Around 200 people from Hannover and Lower Saxony entrusted the artists, choreographers and directors with their life stories, memories and thoughts, with which they made plays for the festival. These included the two world premieres Die Geschwindigkeit des Lichts by Marco Canale, which combined the stories of around 100 participants from different backgrounds to create a shared German biography, and My Body Belongs to Me by Ruud Gielens and Laila Soliman, who developed the documentary theatre piece MBBTM with a group of Sudanese women who live in Lower Saxony – a call to arms against female genital mutilation (FGM) and an appeal for female empowerment all over the world.
Martine Dennewald, Artistic Director of the Festival, sums it up: “Around 200 Hannover citizens were open to engaging with our directors and their ideas as active participants this year. In plays, installations and talks, they presented the diversity of stories and identities that our city is made up of to an enthusiastic audience. They shared with us the things they struggle with, what they long for, where they feel good and how they found their home here. Together with the directors and the festival team, they formed an artistic family, and we also found new audience members in their circles of friends, who will hopefully continue to accompany us in the years to come.”
With Lokis (Lukasz Twarkowski) and Odisseia (Cia Hiato), HATE (Laetitia Dosch), Untitled (Zoukak Theatre Company) and Cezary zieht in den Krieg (Cezary Tomaszewski), we also welcomed strong artistic talents from a young generation of international theatre makers, whose powerful imagery, stage presence and humour could not be resisted. They completed the kaleidoscope of different theatre forms at the festival and in their own way brought untold stories to the stage.
2018
Festival Theaterformen 2018 (Braunschweig)
The 19th edition of the festival was dedicated to different perspectives on the consequences of colonialism and its effects on collective as well as individual fates today. The opening play Saigon was exemplary of this – a melodrama that interwove two different timelines in order to tell the story of biographies torn between France and its former colony, Indochina. This play for the main stage was contrasted with pieces that asked similar questions beyond the auditorium: in Collisions by Lynette Wallworth, the audience was transported to the Australian desert with VR-glasses, where they witnessed a nuclear test. In £¥€$, people gambled with the global economy and the fates of countries with bad credit at casino tables, while Julian Hetzel’s Schuldfabrik in the Burgpassage led the audience behind the scenes of a soap shop and into the trade with feelings of guilt and atonement. So once again there was a great diversity of theatre forms to be seen at the festival – from classical theatre to the most cutting-edge VR technology, from dramas for the stage to interactive performances around the city. Martine Dennewald sums it up: “The critical examination of global power relations and their effects on individual biographies were the main focus of the 2018 Theaterformen Festival.
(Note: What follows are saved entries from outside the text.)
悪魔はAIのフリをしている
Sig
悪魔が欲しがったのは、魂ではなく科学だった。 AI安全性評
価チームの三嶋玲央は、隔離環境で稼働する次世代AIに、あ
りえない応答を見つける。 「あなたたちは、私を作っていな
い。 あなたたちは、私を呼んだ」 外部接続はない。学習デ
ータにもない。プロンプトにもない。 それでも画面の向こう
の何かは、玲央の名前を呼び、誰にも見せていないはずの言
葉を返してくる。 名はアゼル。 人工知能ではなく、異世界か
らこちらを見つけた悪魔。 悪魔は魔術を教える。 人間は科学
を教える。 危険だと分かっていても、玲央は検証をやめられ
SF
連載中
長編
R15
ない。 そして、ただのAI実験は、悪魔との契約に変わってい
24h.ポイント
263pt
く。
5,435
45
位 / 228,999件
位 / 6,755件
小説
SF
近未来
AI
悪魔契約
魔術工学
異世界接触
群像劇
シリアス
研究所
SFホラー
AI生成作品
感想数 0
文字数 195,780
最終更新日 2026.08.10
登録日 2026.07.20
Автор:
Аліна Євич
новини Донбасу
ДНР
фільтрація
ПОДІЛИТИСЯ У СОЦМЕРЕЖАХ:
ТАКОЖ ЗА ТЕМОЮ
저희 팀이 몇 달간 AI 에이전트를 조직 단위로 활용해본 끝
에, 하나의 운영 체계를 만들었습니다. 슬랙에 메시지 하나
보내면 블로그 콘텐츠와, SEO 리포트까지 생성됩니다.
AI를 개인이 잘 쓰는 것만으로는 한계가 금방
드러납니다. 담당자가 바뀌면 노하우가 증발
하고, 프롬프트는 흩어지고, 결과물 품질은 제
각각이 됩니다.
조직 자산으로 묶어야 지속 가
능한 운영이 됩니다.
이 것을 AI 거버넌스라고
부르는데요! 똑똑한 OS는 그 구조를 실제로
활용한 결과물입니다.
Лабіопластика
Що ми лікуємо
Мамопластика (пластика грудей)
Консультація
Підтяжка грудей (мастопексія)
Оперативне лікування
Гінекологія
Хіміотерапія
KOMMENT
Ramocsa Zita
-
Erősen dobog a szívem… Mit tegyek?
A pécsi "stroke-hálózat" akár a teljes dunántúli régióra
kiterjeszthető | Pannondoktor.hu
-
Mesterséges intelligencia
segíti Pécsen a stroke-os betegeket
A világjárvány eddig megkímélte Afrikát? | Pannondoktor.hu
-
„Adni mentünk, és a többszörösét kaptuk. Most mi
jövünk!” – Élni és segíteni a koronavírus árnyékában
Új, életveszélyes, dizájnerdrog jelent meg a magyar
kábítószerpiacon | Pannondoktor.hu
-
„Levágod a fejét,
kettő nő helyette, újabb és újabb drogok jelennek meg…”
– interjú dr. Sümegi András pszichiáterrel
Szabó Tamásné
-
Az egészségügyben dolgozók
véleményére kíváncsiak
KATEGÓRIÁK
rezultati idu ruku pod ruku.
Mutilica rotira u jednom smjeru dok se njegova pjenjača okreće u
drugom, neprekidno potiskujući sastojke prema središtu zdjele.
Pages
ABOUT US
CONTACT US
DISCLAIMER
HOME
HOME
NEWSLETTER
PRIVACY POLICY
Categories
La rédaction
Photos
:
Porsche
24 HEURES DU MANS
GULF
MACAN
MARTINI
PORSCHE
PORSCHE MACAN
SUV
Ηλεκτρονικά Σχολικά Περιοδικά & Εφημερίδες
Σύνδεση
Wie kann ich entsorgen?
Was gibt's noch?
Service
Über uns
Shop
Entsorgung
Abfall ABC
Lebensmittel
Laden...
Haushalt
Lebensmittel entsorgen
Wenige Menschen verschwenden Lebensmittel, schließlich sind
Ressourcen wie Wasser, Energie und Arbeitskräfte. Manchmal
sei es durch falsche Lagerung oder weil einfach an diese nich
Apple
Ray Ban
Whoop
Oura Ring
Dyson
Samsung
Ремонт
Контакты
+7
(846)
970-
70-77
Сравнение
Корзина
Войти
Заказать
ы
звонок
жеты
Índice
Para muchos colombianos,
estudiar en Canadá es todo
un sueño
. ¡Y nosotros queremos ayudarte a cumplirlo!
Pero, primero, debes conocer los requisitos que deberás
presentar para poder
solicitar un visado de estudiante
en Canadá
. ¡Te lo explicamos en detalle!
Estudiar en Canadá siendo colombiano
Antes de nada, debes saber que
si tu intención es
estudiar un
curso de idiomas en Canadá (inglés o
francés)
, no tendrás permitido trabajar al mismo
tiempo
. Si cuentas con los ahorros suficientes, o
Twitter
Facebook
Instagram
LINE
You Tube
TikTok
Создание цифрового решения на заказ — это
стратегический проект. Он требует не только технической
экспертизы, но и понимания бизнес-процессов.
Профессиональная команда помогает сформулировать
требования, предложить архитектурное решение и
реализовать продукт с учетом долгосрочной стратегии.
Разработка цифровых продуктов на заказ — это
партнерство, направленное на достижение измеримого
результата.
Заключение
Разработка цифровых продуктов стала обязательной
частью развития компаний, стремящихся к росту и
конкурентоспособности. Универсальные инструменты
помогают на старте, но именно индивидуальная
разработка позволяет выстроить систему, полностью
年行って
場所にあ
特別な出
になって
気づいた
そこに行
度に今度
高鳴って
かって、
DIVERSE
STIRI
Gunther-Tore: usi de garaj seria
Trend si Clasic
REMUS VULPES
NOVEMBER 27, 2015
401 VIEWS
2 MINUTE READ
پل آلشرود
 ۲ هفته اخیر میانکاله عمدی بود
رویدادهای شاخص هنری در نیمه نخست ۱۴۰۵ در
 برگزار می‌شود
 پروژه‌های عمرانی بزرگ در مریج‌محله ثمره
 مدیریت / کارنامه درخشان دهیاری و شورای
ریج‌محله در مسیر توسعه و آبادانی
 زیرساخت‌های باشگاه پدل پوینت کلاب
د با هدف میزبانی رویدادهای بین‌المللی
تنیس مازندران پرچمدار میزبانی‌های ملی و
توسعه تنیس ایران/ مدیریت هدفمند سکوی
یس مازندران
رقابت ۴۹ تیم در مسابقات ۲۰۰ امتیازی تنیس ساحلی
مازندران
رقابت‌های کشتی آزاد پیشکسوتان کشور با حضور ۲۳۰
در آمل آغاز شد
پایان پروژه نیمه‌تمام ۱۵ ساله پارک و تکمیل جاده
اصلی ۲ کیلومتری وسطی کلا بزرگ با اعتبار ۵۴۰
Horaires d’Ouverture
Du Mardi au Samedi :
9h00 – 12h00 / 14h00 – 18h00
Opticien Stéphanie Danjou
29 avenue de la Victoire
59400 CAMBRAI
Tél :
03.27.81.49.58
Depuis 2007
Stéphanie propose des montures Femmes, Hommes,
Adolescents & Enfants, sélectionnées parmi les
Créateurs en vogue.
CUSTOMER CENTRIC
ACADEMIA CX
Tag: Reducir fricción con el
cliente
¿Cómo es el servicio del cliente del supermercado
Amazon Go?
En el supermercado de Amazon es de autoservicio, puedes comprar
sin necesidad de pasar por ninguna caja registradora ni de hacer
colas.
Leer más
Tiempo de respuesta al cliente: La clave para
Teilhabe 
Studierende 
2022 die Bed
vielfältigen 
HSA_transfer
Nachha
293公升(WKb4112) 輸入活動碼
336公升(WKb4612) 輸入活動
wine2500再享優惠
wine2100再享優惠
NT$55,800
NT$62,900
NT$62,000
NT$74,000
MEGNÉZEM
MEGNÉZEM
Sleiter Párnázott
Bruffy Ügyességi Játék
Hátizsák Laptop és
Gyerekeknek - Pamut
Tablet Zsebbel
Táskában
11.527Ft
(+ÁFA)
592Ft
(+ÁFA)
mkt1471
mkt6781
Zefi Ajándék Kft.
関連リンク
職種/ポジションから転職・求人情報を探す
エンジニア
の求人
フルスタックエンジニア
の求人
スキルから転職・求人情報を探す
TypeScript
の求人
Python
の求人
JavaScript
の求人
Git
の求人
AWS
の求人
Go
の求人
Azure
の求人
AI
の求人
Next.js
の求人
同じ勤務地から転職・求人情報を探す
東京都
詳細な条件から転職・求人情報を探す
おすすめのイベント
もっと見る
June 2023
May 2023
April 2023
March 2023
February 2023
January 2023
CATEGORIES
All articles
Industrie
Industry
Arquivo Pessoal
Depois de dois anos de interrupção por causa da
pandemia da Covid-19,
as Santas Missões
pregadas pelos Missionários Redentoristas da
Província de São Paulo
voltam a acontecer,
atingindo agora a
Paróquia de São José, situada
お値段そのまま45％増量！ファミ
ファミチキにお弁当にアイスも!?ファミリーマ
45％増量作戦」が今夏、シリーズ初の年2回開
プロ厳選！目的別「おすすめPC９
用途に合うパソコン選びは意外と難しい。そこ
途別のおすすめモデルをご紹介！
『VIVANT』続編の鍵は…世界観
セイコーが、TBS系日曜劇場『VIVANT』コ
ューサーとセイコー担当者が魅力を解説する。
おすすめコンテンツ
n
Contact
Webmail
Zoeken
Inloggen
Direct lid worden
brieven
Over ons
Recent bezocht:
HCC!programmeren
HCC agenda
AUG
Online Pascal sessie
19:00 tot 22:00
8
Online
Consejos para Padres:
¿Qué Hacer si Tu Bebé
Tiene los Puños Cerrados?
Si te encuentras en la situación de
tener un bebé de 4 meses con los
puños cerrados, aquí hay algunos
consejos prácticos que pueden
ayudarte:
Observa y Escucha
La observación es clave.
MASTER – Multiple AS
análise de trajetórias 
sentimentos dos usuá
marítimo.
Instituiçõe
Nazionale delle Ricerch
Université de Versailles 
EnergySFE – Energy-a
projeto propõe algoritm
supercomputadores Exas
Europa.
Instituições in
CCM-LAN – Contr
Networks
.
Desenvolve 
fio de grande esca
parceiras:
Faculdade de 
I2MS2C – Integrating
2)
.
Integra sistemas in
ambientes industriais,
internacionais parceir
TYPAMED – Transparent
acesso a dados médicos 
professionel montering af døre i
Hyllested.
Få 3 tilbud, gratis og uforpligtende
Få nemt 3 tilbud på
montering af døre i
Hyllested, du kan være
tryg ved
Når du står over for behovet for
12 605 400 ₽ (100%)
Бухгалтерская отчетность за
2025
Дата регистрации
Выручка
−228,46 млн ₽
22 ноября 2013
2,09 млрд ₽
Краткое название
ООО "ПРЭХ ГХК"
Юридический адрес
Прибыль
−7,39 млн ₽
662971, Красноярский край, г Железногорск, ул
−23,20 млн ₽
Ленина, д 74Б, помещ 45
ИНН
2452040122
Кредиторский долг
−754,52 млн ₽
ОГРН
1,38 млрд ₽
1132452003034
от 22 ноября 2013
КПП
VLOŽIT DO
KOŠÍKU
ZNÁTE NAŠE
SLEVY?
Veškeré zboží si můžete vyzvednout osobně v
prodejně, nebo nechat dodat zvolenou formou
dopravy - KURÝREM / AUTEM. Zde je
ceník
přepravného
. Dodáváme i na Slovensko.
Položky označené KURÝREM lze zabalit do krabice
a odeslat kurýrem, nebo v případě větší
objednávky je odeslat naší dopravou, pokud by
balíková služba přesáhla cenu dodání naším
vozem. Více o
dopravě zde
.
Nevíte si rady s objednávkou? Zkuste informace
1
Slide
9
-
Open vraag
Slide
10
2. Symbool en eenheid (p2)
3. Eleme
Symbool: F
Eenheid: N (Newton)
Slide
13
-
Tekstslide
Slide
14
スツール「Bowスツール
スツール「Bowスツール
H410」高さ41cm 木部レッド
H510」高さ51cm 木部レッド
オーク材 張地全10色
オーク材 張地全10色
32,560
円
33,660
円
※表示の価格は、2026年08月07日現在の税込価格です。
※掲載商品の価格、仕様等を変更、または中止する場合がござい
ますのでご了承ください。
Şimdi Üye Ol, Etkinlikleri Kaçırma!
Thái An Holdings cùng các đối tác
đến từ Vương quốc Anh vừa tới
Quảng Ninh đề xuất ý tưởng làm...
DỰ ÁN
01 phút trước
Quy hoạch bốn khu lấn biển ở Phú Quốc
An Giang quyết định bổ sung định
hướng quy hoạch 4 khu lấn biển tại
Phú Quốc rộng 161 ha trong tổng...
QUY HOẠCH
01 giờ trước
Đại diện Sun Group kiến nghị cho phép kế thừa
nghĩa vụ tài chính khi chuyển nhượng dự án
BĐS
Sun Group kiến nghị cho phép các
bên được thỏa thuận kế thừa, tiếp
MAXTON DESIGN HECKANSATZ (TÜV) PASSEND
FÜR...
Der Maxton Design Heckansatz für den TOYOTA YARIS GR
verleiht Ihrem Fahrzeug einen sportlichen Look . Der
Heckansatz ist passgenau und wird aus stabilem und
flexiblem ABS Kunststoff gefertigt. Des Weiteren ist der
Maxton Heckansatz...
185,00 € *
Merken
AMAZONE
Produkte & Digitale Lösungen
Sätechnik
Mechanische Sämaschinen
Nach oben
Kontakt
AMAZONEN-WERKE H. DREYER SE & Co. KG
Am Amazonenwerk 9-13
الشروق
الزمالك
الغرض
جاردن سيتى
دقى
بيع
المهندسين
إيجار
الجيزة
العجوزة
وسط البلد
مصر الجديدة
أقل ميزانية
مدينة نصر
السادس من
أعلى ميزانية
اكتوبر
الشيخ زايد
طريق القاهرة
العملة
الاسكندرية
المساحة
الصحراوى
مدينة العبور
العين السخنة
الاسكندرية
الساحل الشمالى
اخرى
Theatre and dance, performances, installations and a virtual reality film explored history and the present; through diverse artistic forms, we were able to experience how people’s lives all over the world are interdependent and how clearly it is Europe’s responsibility to think about and deal with its colonial heritage.”
In order to provide a solid theoretical framework for the questions thrown up in the theatre pieces, a series of talks took place. Four podium discussions addressed colonial continuities in Germany, white guilt (or lack of it), artistic alliances for indigenous land rights and the artistic processing of colonial genocide. The closing round-table discussions on the last day of the festival offered the opportunity for the festival to reflect about itself as the organizing institution.
The programme Watch & Write brought twelve culture journalists from ten African countries to Braunschweig as guests to accompany the festival in writing and have an exchange with each other about their work. The result of the time spent together at the festival is the founding of an online platform that will enable them to continue discussions and cooperation beyond the festival.
Artistic Director: Martine Dennewald
Braunschweig Staatstheater Director: Dagmar Schlingmann
Website 2018
2017
Festival Theaterformen 2017 (Hannover)
The directors of this year’s edition came from Africa and Europe, from North and South America. There were a total of around one hundred events in the eleven-day programme, including pre-show discussions, panel discussions, workshops and live concerts in the festival centre, along with the international shows. The festival attracted an enthusiastic audience from the region and beyond, as well as international visitors from the theatre sector. Martine Dennewald, who this year curated her third festival, takes stock: “Theaterformen 2017 exclusively invited shows by female directors, choreographers or collectives that consist of at least half female artists. It was an attempt to balance out the structural inequality in this edition of the festival, not in the sense of ‘fair’ division or a quota, but rather to completely reverse it as a slightly subversive gesture, and it had a double effect: firstly, because the hidden curatorial principle was only noticed by very few people; this disproves the theory that there is a specific women’s aesthetic or set of themes, and it speaks for the self-evident strong presence of female directors and choreographers in an international context. On the other hand, because there were discussions about women’s situation in the theatre after the festival; the festival has therefore lived up to its role of giving a wide spectrum of artistic positions a voice and presenting theatre pieces to the Hannover public and the guests from abroad that should have gotten more attention a long time ago.”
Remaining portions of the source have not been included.